Although the mainstream view of southwestern literature has historically been constructed as the domain of Anglo writers, such as Larry McMurtry and Cormac McCarthy, Mexican American and other ethnic minority writers certainly have been a significant part of the cultural milieu of the US Southwest. As David King Dunaway asserts in Writing the Southwest, “[T]he core, or canon, of contemporary Southwestern literature (if not the bestseller lists) is solidly multiethnic, a reflection of a Southwestern, and indeed American, social reality which publishers have only belatedly acknowledged” (xxii). Among this multiethnic canon of US southwestern literature are Chicana/o, or Mexican American, writers such as the highly acclaimed author Sandra Cisneros.

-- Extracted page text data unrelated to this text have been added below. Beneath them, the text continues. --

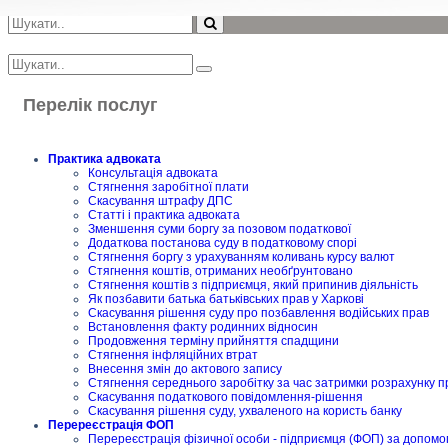
Перелік послуг
Практика адвоката
Консультація адвоката
Стягнення заробітної плати
Скасування штрафу ДПС
Статті і практика адвоката
Зменшення суми боргу за позовом податкової
Додаткова постанова суду в податковому спорі
Стягнення боргу з урахуванням коливань курсу валют
Стягнення коштів, отриманих необґрунтовано
Стягнення коштів з підприємця, який припинив діяльність
Як позбавити батька батьківських прав у Харкові
Скасування рішення суду про позбавлення водійських прав
Встановлення факту родинних відносин
Продовження терміну прийняття спадщини
Стягнення інфляційних втрат
Внесення змін до актового запису
Стягнення середнього заробітку за час затримки розрахунку п
Скасування податкового повідомлення-рішення
Скасування рішення суду, ухваленого на користь банку
Перереєстрація ФОП
Перереєстрація фізичної особи - підприємця (ФОП) за допомо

Although born in Chicago and raised there as well as in Mexico City, Sandra Cisneros can rightfully be considered a writer of the US Southwest. Cisneros lived in San Antonio and the central Texas area for several years (Saldívar-Hull 105), and the region certainly crept into her work, such as in her short story collection Woman Hollering Creek, featuring places such as San Antonio and Seguin, Texas. Cisneros' work is also of the Southwest not only because of her Texas connection, but also because of her transnational connections to Mexico and the border region between Mexico and the US. While writers such as Rodolfo Anaya may have laid groundwork for situating southwestern Chicano experience in the American literary imagination, Cisneros infuses Mexican American women's fictional narratives into the US southwestern canon. Cisneros' works are among the Chicana/o texts that “help reconceive the region as multi-ethnic, multi-lingual, and multi-cultural” (Wrede 98). By producing narratives that situate Mexican Americans as transnational inhabitants of the US Southwest, Cisneros expands the geographic and metaphoric boundaries of what southwestern can mean.

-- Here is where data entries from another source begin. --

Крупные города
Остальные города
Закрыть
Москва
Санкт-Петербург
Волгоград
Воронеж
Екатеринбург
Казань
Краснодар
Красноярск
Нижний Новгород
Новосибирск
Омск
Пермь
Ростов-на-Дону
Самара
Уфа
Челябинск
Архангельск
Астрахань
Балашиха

One of the defining features of Sandra Cisneros' work is its emphasis on the interlocking struggles of existing in the US/Mexico borderlands, of being a woman in a male-dominated world, and being of Mexican descent in an Anglo-centric US. Responding to these struggles, Cisneros' young female protagonists enact various forms of Chicana-feminist cultural critique. Deborah L. Madsen remarks that “Chicana feminism has arisen largely from this need to contest the feminine stereotypes that define machismo, while at the same time identifying and working against the shared class and racial oppression that all Chicanos/as—men, women and children—experience” (108). Chicana cultural theorist Gloria Anzaldúa describes her own response to navigating life in the US/Mexico borderlands as strategically taking elements of her various cultures and making something new of them. In Borderlands/La Frontera, she asserts her form of Chicana feminism: “I will have to stand and claim my space, making a new culture—una cultura mestiza—with my own lumber, my own bricks and mortar and my own “feminist architecture” (Anzaldúa 44). Through resisting dominant ideas about gendered limitations and Chicana biculturalism, Cisneros weaves such a feminist architecture throughout her writing in various genres, such as novels, short stories, children's books, essays, and poetry. These narrative strategies interplay to allow for imagining new possibilities for self-construction for Cisneros' Chicana protagonists, particularly in her books Woman Hollering Creek and Caramelo.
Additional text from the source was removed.